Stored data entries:
..............................

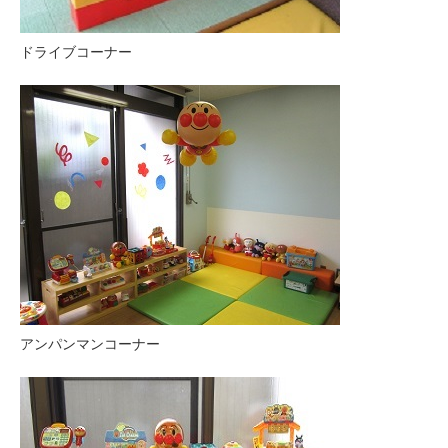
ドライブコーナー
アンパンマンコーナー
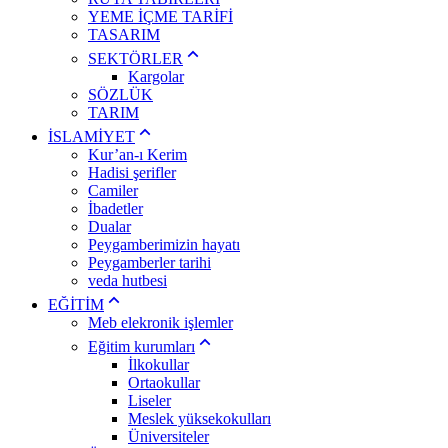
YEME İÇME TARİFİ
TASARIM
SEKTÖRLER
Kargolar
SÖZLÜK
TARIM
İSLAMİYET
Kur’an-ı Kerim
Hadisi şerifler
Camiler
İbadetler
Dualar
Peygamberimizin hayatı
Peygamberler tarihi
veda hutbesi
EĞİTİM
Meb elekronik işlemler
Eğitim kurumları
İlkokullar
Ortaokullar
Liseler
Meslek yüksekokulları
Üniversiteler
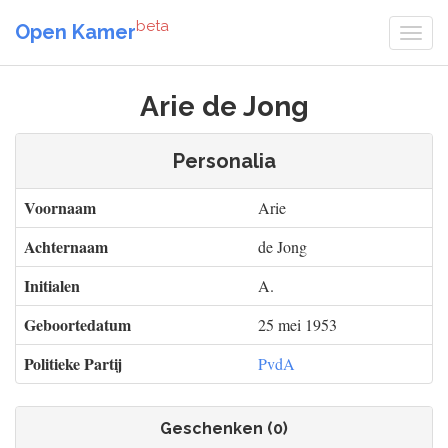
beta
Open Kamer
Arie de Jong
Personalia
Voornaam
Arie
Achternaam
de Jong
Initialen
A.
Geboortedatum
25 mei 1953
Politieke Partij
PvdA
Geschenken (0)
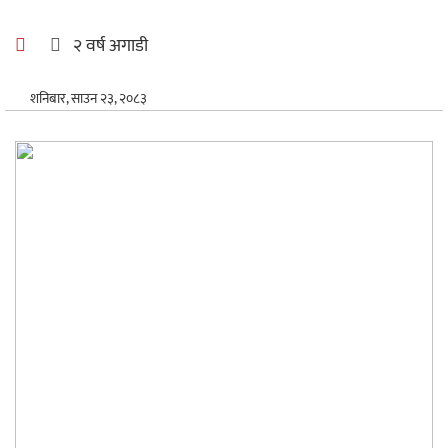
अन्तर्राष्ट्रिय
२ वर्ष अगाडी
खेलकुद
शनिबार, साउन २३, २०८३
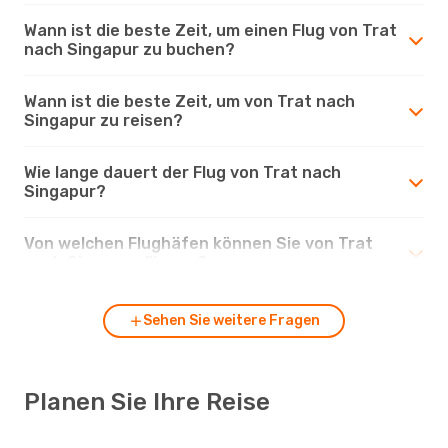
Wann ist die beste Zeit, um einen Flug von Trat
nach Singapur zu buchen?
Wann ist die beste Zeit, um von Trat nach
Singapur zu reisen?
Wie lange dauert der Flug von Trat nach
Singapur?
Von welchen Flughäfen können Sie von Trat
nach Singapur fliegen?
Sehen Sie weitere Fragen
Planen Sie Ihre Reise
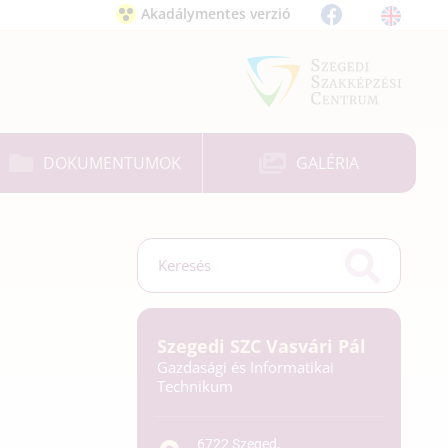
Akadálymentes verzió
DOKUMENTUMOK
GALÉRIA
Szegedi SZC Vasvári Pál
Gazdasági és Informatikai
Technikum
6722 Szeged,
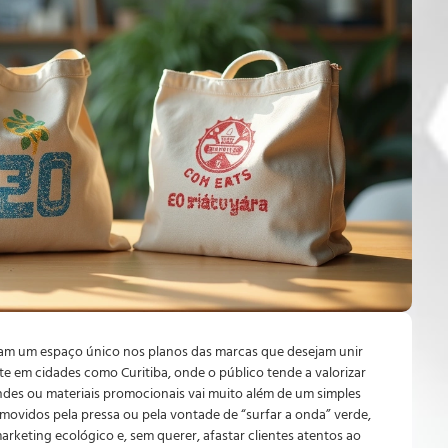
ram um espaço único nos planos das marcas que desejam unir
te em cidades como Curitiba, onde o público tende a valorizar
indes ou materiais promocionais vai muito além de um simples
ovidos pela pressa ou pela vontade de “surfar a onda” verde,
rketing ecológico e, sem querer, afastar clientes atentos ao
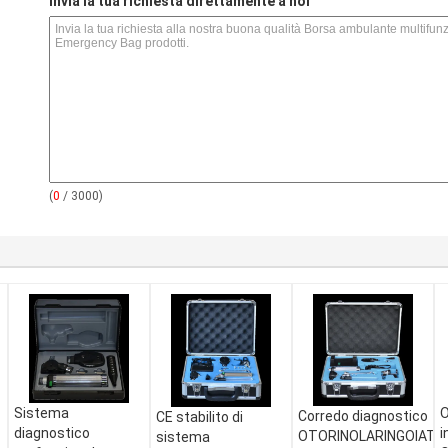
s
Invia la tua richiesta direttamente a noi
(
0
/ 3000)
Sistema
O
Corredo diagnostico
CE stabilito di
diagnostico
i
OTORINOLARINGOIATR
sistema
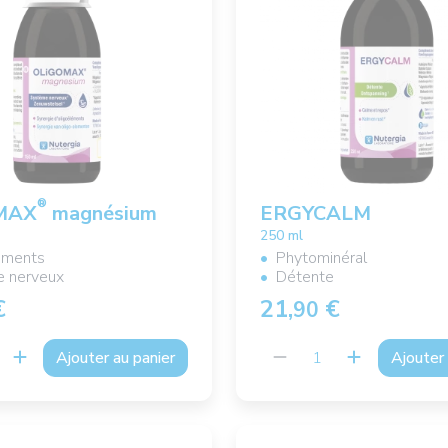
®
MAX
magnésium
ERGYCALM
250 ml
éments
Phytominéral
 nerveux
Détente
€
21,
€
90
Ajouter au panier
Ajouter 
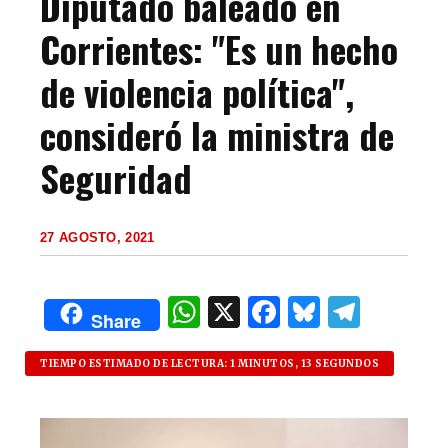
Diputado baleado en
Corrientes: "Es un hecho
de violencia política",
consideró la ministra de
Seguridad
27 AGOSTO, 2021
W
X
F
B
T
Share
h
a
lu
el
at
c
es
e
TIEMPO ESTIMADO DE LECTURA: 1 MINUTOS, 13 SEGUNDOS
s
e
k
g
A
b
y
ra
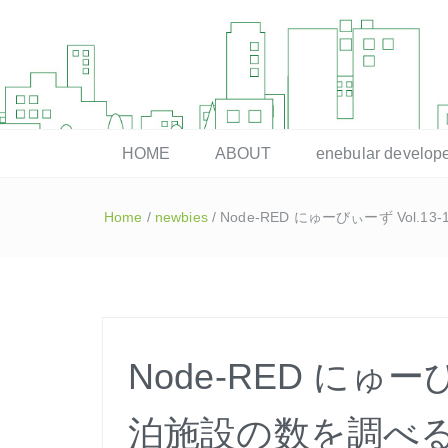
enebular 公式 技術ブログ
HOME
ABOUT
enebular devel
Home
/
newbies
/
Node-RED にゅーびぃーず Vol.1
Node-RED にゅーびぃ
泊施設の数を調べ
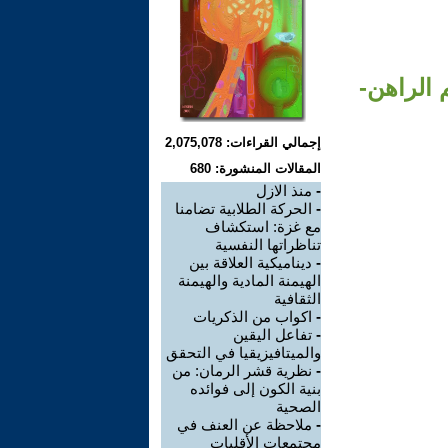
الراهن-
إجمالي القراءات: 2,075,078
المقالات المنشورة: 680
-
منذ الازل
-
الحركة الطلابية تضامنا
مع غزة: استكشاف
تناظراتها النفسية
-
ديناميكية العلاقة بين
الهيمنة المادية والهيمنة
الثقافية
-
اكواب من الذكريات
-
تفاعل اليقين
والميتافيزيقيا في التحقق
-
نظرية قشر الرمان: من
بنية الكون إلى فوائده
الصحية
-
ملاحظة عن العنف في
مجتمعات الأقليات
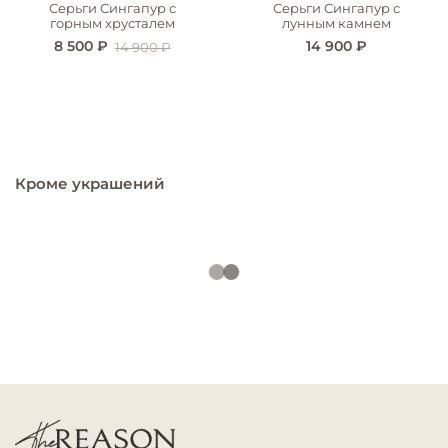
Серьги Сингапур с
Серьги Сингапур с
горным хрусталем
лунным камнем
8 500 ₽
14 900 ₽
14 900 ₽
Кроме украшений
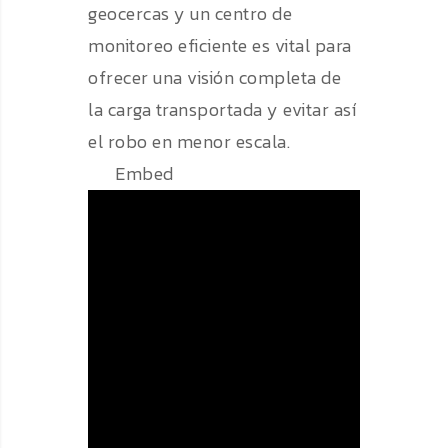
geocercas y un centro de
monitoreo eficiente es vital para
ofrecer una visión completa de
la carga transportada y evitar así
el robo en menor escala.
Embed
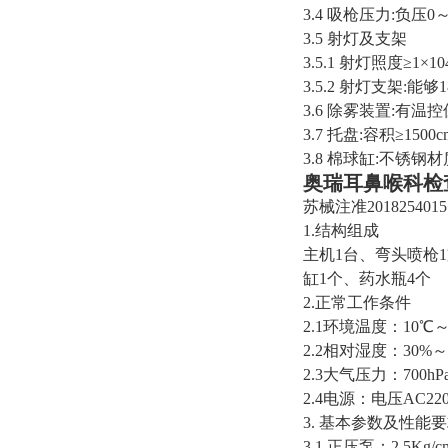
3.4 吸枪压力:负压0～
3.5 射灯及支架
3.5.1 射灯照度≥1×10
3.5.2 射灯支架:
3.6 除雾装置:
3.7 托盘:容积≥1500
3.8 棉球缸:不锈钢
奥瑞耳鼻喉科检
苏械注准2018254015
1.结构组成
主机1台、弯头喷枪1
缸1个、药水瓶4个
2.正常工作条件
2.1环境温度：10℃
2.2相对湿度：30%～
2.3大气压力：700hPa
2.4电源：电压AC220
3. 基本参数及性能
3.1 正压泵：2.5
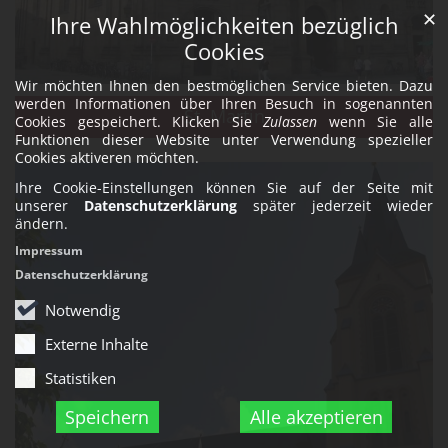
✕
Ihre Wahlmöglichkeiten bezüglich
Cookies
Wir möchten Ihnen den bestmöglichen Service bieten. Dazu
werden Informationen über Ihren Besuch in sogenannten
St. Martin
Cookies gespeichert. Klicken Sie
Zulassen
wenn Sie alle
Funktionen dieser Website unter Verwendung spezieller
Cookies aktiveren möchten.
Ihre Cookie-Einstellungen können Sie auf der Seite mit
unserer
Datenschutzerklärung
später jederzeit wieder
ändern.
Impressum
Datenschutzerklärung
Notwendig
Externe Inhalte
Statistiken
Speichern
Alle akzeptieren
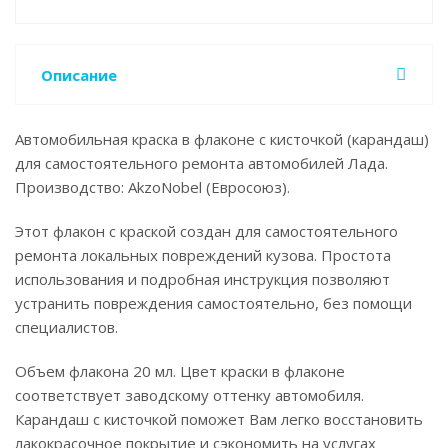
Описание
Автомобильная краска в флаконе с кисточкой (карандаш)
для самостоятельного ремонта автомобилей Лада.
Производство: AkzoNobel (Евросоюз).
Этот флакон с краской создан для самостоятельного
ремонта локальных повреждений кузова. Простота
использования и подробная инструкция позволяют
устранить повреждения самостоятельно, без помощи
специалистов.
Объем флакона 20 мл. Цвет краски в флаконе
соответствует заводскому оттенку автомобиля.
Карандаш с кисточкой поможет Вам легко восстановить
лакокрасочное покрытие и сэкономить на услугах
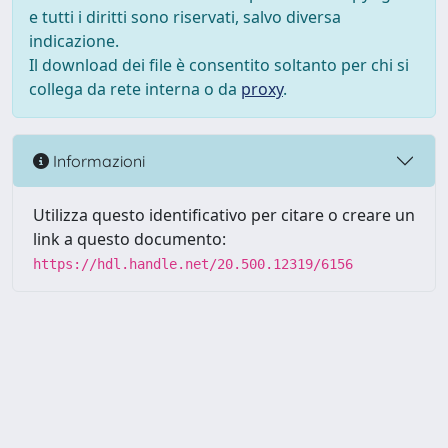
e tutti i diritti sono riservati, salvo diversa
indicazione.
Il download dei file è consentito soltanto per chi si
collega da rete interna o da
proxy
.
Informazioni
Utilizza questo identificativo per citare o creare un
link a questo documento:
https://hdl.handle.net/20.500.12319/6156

..............................

Exercise prompt →
Your answer must be an exact copy of the records above, with no pictures included.

Output for this exercise →
ドライブコーナー
アンパンマンコーナー
YEME İÇME TARİFİ
TASARIM
SEKTÖRLER
Kargolar
SÖZLÜK
TARIM
İSLAMİYET
Kur’an-ı Kerim
Hadisi şerifler
Camiler
İbadetler
Dualar
Peygamberimizin hayatı
Peygamberler tarihi
veda hutbesi
EĞİTİM
Meb elekronik işlemler
Eğitim kurumları
İlkokullar
Ortaokullar
Liseler
Meslek yüksekokulları
Üniversiteler
beta
Open Kamer
Arie de Jong
Personalia
Voornaam
Arie
Achternaam
de Jong
Initialen
A.
Geboortedatum
25 mei 1953
Politieke Partij
PvdA
Geschenken (0)
अन्तर्राष्ट्रिय
२ वर्ष अगाडी
खेलकुद
शनिबार, साउन २३, २०८३
Wann ist die beste Zeit, um einen Flug von Trat
nach Singapur zu buchen?
Wann ist die beste Zeit, um von Trat nach
Singapur zu reisen?
Wie lange dauert der Flug von Trat nach
Singapur?
Von welchen Flughäfen können Sie von Trat
nach Singapur fliegen?
Sehen Sie weitere Fragen
Planen Sie Ihre Reise
Akadálymentes verzió
DOKUMENTUMOK
GALÉRIA
Szegedi SZC Vasvári Pál
Gazdasági és Informatikai
Technikum
6722 Szeged,
ram um espaço único nos planos das marcas que desejam unir
te em cidades como Curitiba, onde o público tende a valorizar
indes ou materiais promocionais vai muito além de um simples
ovidos pela pressa ou pela vontade de “surfar a onda” verde,
rketing ecológico e, sem querer, afastar clientes atentos ao
s
Invia la tua richiesta direttamente a noi
(
0
/ 3000)
Sistema
O
Corredo diagnostico
CE stabilito di
diagnostico
i
OTORINOLARINGOIATR
sistema
®
MAX
magnésium
ERGYCALM
250 ml
éments
Phytominéral
 nerveux
Détente
€
21,
€
90
Ajouter au panier
Ajouter 
Diputado baleado en
Corrientes: "Es un hecho
de violencia política",
consideró la ministra de
Seguridad
27 AGOSTO, 2021
W
X
F
B
T
Share
h
a
lu
el
at
c
es
e
TIEMPO ESTIMADO DE LECTURA: 1 MINUTOS, 13 SEGUNDOS
s
e
k
g
A
b
y
ra
enebular 公式 技術ブログ
HOME
ABOUT
enebular devel
Home
/
newbies
/
Node-RED にゅーびぃーず Vol.1
Node-RED にゅーびぃ
泊施設の数を調べ
الراهن-
إجمالي القراءات: 2,075,078
المقالات المنشورة: 680
-
منذ الازل
-
الحركة الطلابية تضامنا
مع غزة: استكشاف
تناظراتها النفسية
-
ديناميكية العلاقة بين
الهيمنة المادية والهيمنة
الثقافية
-
اكواب من الذكريات
-
تفاعل اليقين
والميتافيزيقيا في التحقق
-
نظرية قشر الرمان: من
بنية الكون إلى فوائده
الصحية
-
ملاحظة عن العنف في
مجتمعات الأقليات
Серьги Сингапур с
Серьги Сингапур с
горным хрусталем
лунным камнем
8 500 ₽
14 900 ₽
14 900 ₽
Кроме украшений
geocercas y un centro de
monitoreo eficiente es vital para
ofrecer una visión completa de
la carga transportada y evitar así
el robo en menor escala.
Embed
3.4 吸枪压力:负压0～
3.5 射灯及支架
3.5.1 射灯照度≥1×10
3.5.2 射灯支架:
3.6 除雾装置:
3.7 托盘:容积≥1500
3.8 棉球缸:不锈钢
奥瑞耳鼻喉科检
苏械注准2018254015
1.结构组成
主机1台、弯头喷枪1
缸1个、药水瓶4个
2.正常工作条件
2.1环境温度：10℃
2.2相对湿度：30%～
2.3大气压力：700hPa
2.4电源：电压AC220
3. 基本参数及性能
3.1 正压泵：2.5
✕
Ihre Wahlmöglichkeiten bezüglich
Cookies
Wir möchten Ihnen den bestmöglichen Service bieten. Dazu
werden Informationen über Ihren Besuch in sogenannten
St. Martin
Cookies gespeichert. Klicken Sie
Zulassen
wenn Sie alle
Funktionen dieser Website unter Verwendung spezieller
Cookies aktiveren möchten.
Ihre Cookie-Einstellungen können Sie auf der Seite mit
unserer
Datenschutzerklärung
später jederzeit wieder
ändern.
Impressum
Datenschutzerklärung
Notwendig
Externe Inhalte
Statistiken
Speichern
Alle akzeptieren
Описание
Автомобильная краска в флаконе с кисточкой (карандаш)
для самостоятельного ремонта автомобилей Лада.
Производство: AkzoNobel (Евросоюз).
Этот флакон с краской создан для самостоятельного
ремонта локальных повреждений кузова. Простота
использования и подробная инструкция позволяют
устранить повреждения самостоятельно, без помощи
специалистов.
Объем флакона 20 мл. Цвет краски в флаконе
соответствует заводскому оттенку автомобиля.
Карандаш с кисточкой поможет Вам легко восстановить
лакокрасочное покрытие и сэкономить на услугах
e tutti i diritti sono riservati, salvo diversa
indicazione.
Il download dei file è consentito soltanto per chi si
collega da rete interna o da
proxy
.
Informazioni
Utilizza questo identificativo per citare o creare un
link a questo documento:
https://hdl.handle.net/20.500.12319/6156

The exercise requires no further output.